You are viewing a plain text version of this content. The canonical link for it is here.
Posted to issues@spark.apache.org by "Hyukjin Kwon (JIRA)" <ji...@apache.org> on 2019/05/21 04:16:54 UTC
[jira] [Resolved] (SPARK-22679) It's slow to stop streaming context
[ https://issues.apache.org/jira/browse/SPARK-22679?page=com.atlassian.jira.plugin.system.issuetabpanels:all-tabpanel ]
Hyukjin Kwon resolved SPARK-22679.
----------------------------------
Resolution: Incomplete
> It's slow to stop streaming context
> -----------------------------------
>
> Key: SPARK-22679
> URL: https://issues.apache.org/jira/browse/SPARK-22679
> Project: Spark
> Issue Type: Improvement
> Components: Spark Core
> Affects Versions: 2.1.1
> Reporter: wuyonghua
> Priority: Minor
> Labels: bulk-closed
>
> Attached a simple program to reproduce the issue.
> class QueueDStream[T: scala.reflect.ClassTag](
> @transient ssc: org.apache.spark.streaming.StreamingContext,
> val queue: scala.collection.mutable.Queue[org.apache.spark.rdd.RDD[T]],
> defaultRDD: org.apache.spark.rdd.RDD[T]
> ) extends org.apache.spark.streaming.dstream.InputDStream[T](ssc) {
> override def start() { }
> override def stop() { }
>
> override def compute(validTime: org.apache.spark.streaming.Time): Option[org.apache.spark.rdd.RDD[T]] = {
> val buffer = new scala.collection.mutable.ArrayBuffer[org.apache.spark.rdd.RDD[T]]()
> if (queue.size > 0) {
> buffer += queue.dequeue()
> }
> if (buffer.size > 0) {
> Some(buffer.head)
> } else if (defaultRDD != null) {
> Some(defaultRDD)
> } else {
> None
> }
> }
> }
> def main() {
> val accum = sc.accumulator(0, "End Accumulator")

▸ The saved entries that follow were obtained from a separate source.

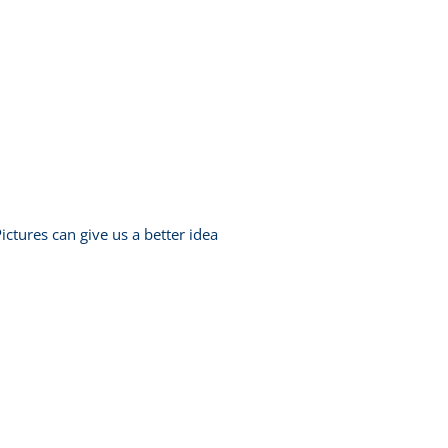
ictures can give us a better idea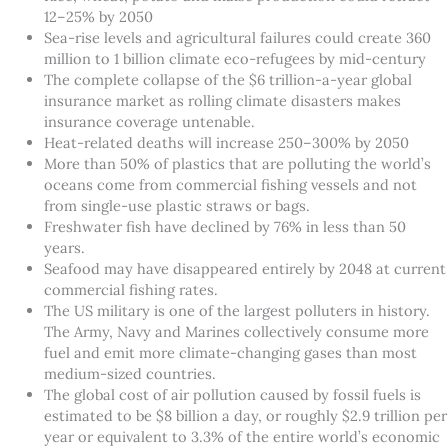
12–25% by 2050
Sea-rise levels and agricultural failures could create 360
million to 1 billion climate eco-refugees by mid-century
The complete collapse of the $6 trillion-a-year global
insurance market as rolling climate disasters makes
insurance coverage untenable.
Heat-related deaths will increase 250–300% by 2050
More than 50% of plastics that are polluting the world’s
oceans come from commercial fishing vessels and not
from single-use plastic straws or bags.
Freshwater fish have declined by 76% in less than 50
years.
Seafood may have disappeared entirely by 2048 at current
commercial fishing rates.
The US military is one of the largest polluters in history.
The Army, Navy and Marines collectively consume more
fuel and emit more climate-changing gases than most
medium-sized countries.
The global cost of air pollution caused by fossil fuels is
estimated to be $8 billion a day, or roughly $2.9 trillion per
year or equivalent to 3.3% of the entire world’s economic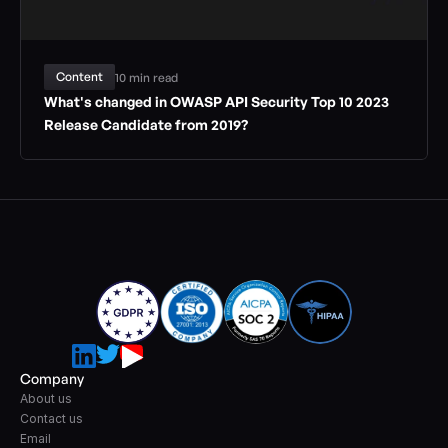
Content
10 min read
What's changed in OWASP API Security Top 10 2023 
Release Candidate from 2019?
Company
About us
Contact us
Email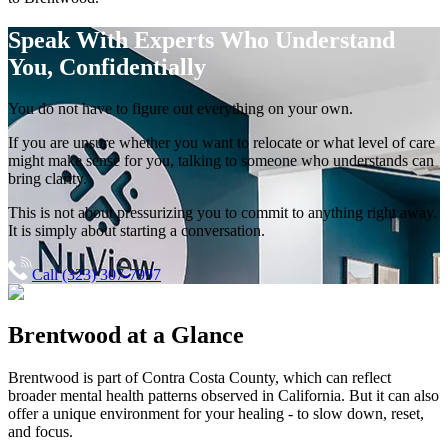
Speak With Experts
Who Understand
You, Confidentially
You do not have to figure out everything on your own.
If you are unsure whether you want to relocate or what level of care
might make sense for you, talking to someone who understands can
bring clarity.
This is not about pressurizing you to commit to anything right away.
It is simply about starting a conversation.
Call (323) 307-7997
Brentwood
at a Glance
Brentwood
is part of
Contra Costa County
, which can reflect
broader mental health patterns observed in California. But it can also
offer a unique environment for your healing - to slow down, reset,
and focus.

> println(">>> create streamingContext.")
> val ssc = new org.apache.spark.streaming.StreamingContext(sc, org.apache.spark.streaming.Milliseconds(10000))

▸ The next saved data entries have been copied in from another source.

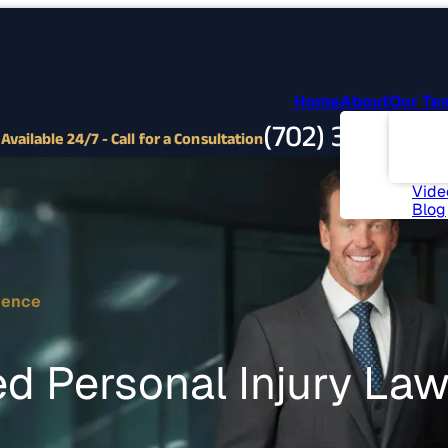
Home
About
Our Te
Abou
(702) 382-9797
Com
Available 24/7 - Call for a Consultation
Invo
News
Vide
Blog
ience
d Personal Injury La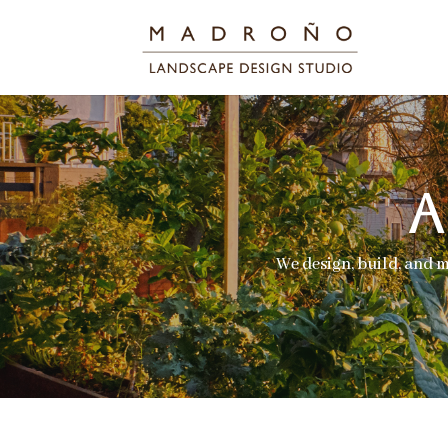
We design, build, and 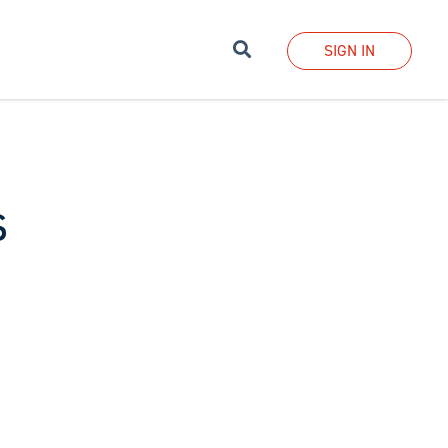
Search
SIGN IN
s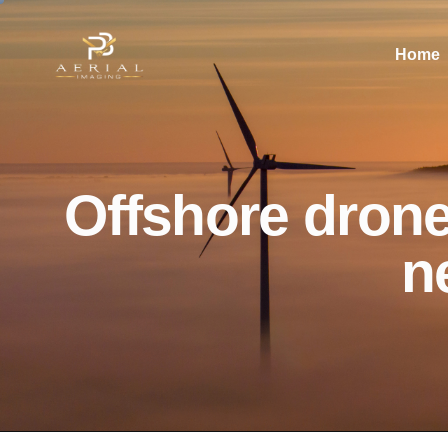
Home
Offshore drone
n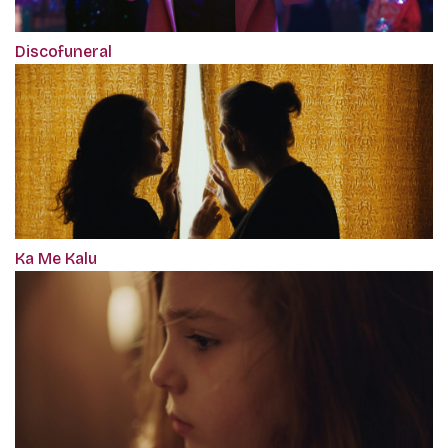
Discofuneral
Ka Me Kalu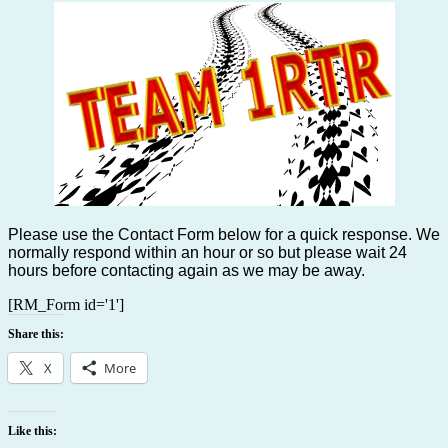
Please use the Contact Form below for a quick response. We
normally respond within an hour or so but please wait 24
hours before contacting again as we may be away.
[RM_Form id='1']
Share this:
X
More
Like this: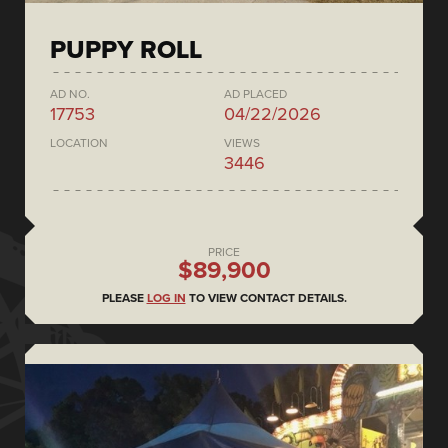
PUPPY ROLL
AD NO.
AD PLACED
17753
04/22/2026
LOCATION
VIEWS
3446
PRICE
$89,900
PLEASE
LOG IN
TO VIEW CONTACT DETAILS.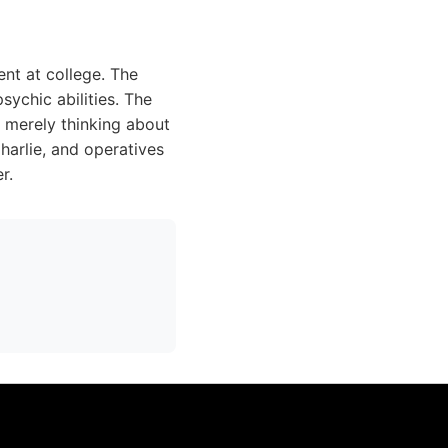
nt at college. The
ychic abilities. The
y merely thinking about
Charlie, and operatives
r.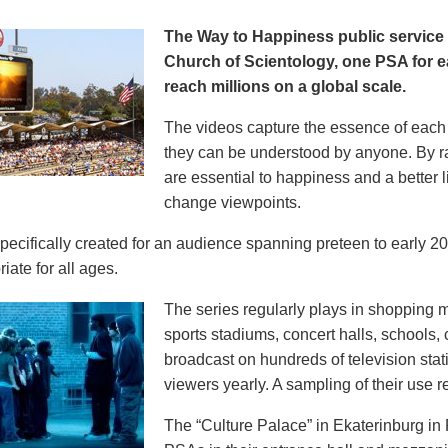
The Way to Happiness public servic
Church of Scientology, one PSA for ea
reach millions on a global scale.
The videos capture the essence of each p
they can be understood by anyone. By r
are essential to happiness and a better li
change viewpoints.
pecifically created for an audience spanning preteen to early 
iate for all ages.
The series regularly plays in shopping mal
sports stadiums, concert halls, schools
broadcast on hundreds of television stat
viewers yearly. A sampling of their use re
The “Culture Palace” in Ekaterinburg i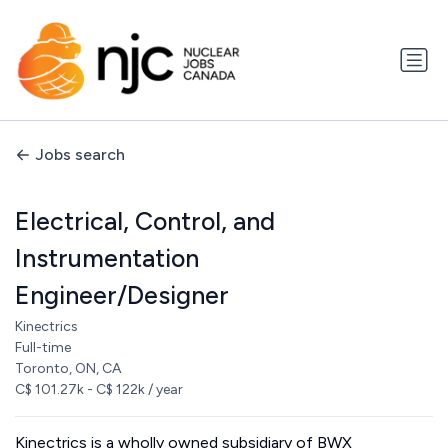
Jobs search
Electrical, Control, and
Instrumentation
Engineer/Designer
Kinectrics
Full-time
Toronto, ON, CA
C$ 101.27k - C$ 122k / year
Kinectrics is a wholly owned subsidiary of BWX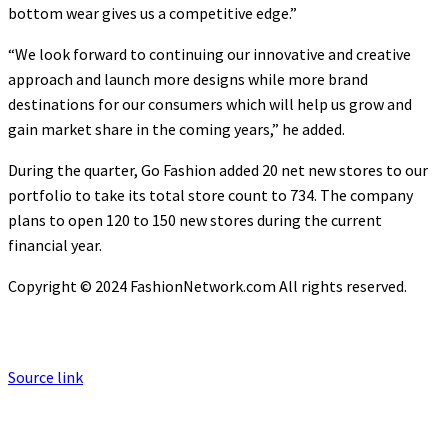
bottom wear gives us a competitive edge.”
“We look forward to continuing our innovative and creative
approach and launch more designs while more brand
destinations for our consumers which will help us grow and
gain market share in the coming years,” he added.
During the quarter, Go Fashion added 20 net new stores to our
portfolio to take its total store count to 734. The company
plans to open 120 to 150 new stores during the current
financial year.
Copyright © 2024 FashionNetwork.com All rights reserved.
Source link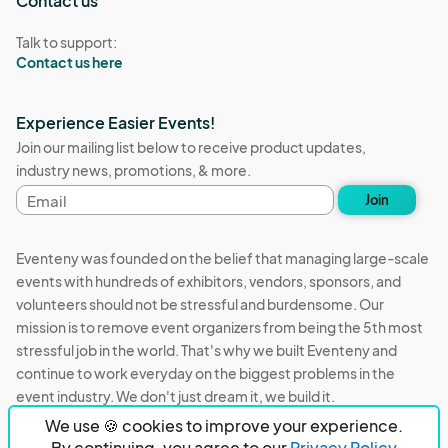
Contact us
Talk to support:
Contact us here
Experience Easier Events!
Join our mailing list below to receive product updates,
industry news, promotions, & more.
Email
Join
address
Eventeny was founded on the belief that managing large-scale
events with hundreds of exhibitors, vendors, sponsors, and
volunteers should not be stressful and burdensome. Our
mission is to remove event organizers from being the 5th most
stressful job in the world. That's why we built Eventeny and
continue to work everyday on the biggest problems in the
event industry. We don't just dream it, we build it.
We use 🍪 cookies to improve your experience.
Eventeny © 2026
Terms
Privacy
Acceptable Use
By continuing, you agree to our
Privacy Policy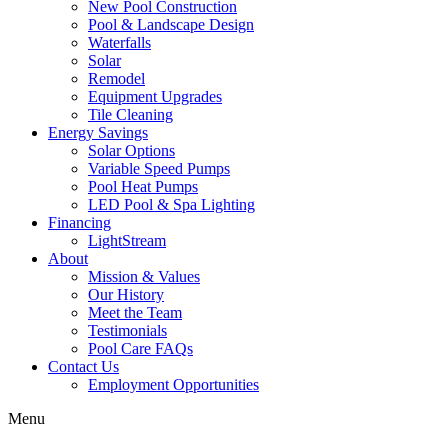
New Pool Construction
Pool & Landscape Design
Waterfalls
Solar
Remodel
Equipment Upgrades
Tile Cleaning
Energy Savings
Solar Options
Variable Speed Pumps
Pool Heat Pumps
LED Pool & Spa Lighting
Financing
LightStream
About
Mission & Values
Our History
Meet the Team
Testimonials
Pool Care FAQs
Contact Us
Employment Opportunities
Menu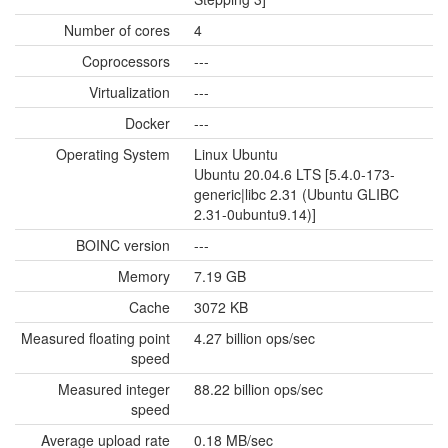
Number of cores
4
Coprocessors
---
Virtualization
---
Docker
---
Operating System
Linux Ubuntu
Ubuntu 20.04.6 LTS [5.4.0-173-
generic|libc 2.31 (Ubuntu GLIBC
2.31-0ubuntu9.14)]
BOINC version
---
Memory
7.19 GB
Cache
3072 KB
Measured floating point
4.27 billion ops/sec
speed
Measured integer
88.22 billion ops/sec
speed
Average upload rate
0.18 MB/sec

> val endMarkerToken:String = "_END_"
> val endMakerRDD = sc.makeRDD(Array(endMarkerToken), 1)
> def _endMarkerFilter(source1 : org.apache.spark.streaming.dstream.DStream[String]) : org.apache.spark.streaming.dstream.DStream[String] = {
> val retval = source1.filter(line => line.contains("_END_")==false)
> retval
> }
> def func() : org.apache.spark.streaming.dstream.DStream[String] = {
> // Simulate Stream... use full package name for Queue to avoid potential conflict with java.util.Queue
> var data = Array(
> "count,first_location_id,last_location_id",
> "2000-01-01 01:00:00.1,a,1",
> "2000-01-01 01:00:00.0,a,2"
> )
> val queue = scala.collection.mutable.Queue(sc.parallelize(data))
> val textSource = new QueueDStream(ssc, queue, endMakerRDD)
> textSource.foreachRDD(rdd => { rdd.foreach( item => {if (item == "_END_") {accum += 1}} ) })
> val retval = _endMarkerFilter(textSource)
> retval
> }
> val __1 = func()
> print(__1.print)
> println(">>> Start streaming context.")
> ssc.start()
> import scala.concurrent.ExecutionContext.Implicits.global
> val stopFunc = scala.concurrent.Future {var isRun = true; var duration = 0; while (isRun) { Thread.sleep(1000); duration += 1; if (accum.value > 0 || duration >= 20) {println("### STOP SSC ###");ssc.stop(false, true); duration = 0; isRun = false} }}
> ssc.awaitTermination()
> println(">>> Streaming context terminated.")
> }
> -----------
> execute main. It cost 4 batches (at least 40 seconds) to finish.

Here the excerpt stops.